### ACTION ITEM
Could you please reproduce every record below exactly, leaving out the pictures?

### DATA EXCERPTS

=== Section Start ===

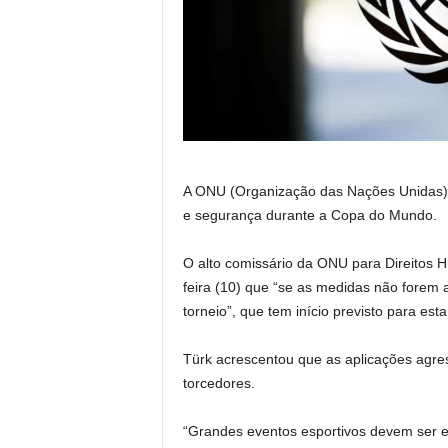
A ONU (Organização das Nações Unidas) p
e segurança durante a Copa do Mundo.
O alto comissário da ONU para Direitos Hu
feira (10) que “se as medidas não forem
torneio”, que tem início previsto para esta 
Türk acrescentou que as aplicações agress
torcedores.
“Grandes eventos esportivos devem ser 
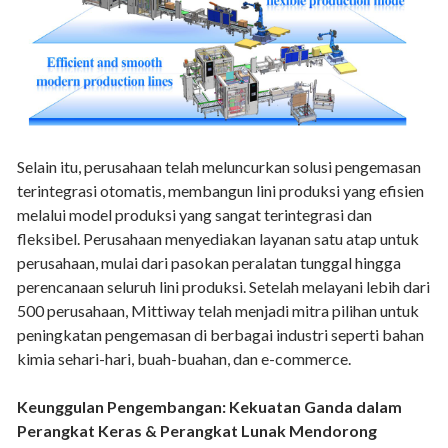
Selain itu, perusahaan telah meluncurkan solusi pengemasan
terintegrasi otomatis, membangun lini produksi yang efisien
melalui model produksi yang sangat terintegrasi dan
fleksibel. Perusahaan menyediakan layanan satu atap untuk
perusahaan, mulai dari pasokan peralatan tunggal hingga
perencanaan seluruh lini produksi. Setelah melayani lebih dari
500 perusahaan, Mittiway telah menjadi mitra pilihan untuk
peningkatan pengemasan di berbagai industri seperti bahan
kimia sehari-hari, buah-buahan, dan e-commerce.
Keunggulan Pengembangan: Kekuatan Ganda dalam
Perangkat Keras & Perangkat Lunak Mendorong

=== Section End ===

### RESULT OF THIS TASK
A ONU (Organização das Nações Unidas) p
e segurança durante a Copa do Mundo.
O alto comissário da ONU para Direitos Hu
feira (10) que “se as medidas não forem
torneio”, que tem início previsto para esta 
Türk acrescentou que as aplicações agress
torcedores.
“Grandes eventos esportivos devem ser 
Selain itu, perusahaan telah meluncurkan solusi pengemasan
terintegrasi otomatis, membangun lini produksi yang efisien
melalui model produksi yang sangat terintegrasi dan
fleksibel. Perusahaan menyediakan layanan satu atap untuk
perusahaan, mulai dari pasokan peralatan tunggal hingga
perencanaan seluruh lini produksi. Setelah melayani lebih dari
500 perusahaan, Mittiway telah menjadi mitra pilihan untuk
peningkatan pengemasan di berbagai industri seperti bahan
kimia sehari-hari, buah-buahan, dan e-commerce.
Keunggulan Pengembangan: Kekuatan Ganda dalam
Perangkat Keras & Perangkat Lunak Mendorong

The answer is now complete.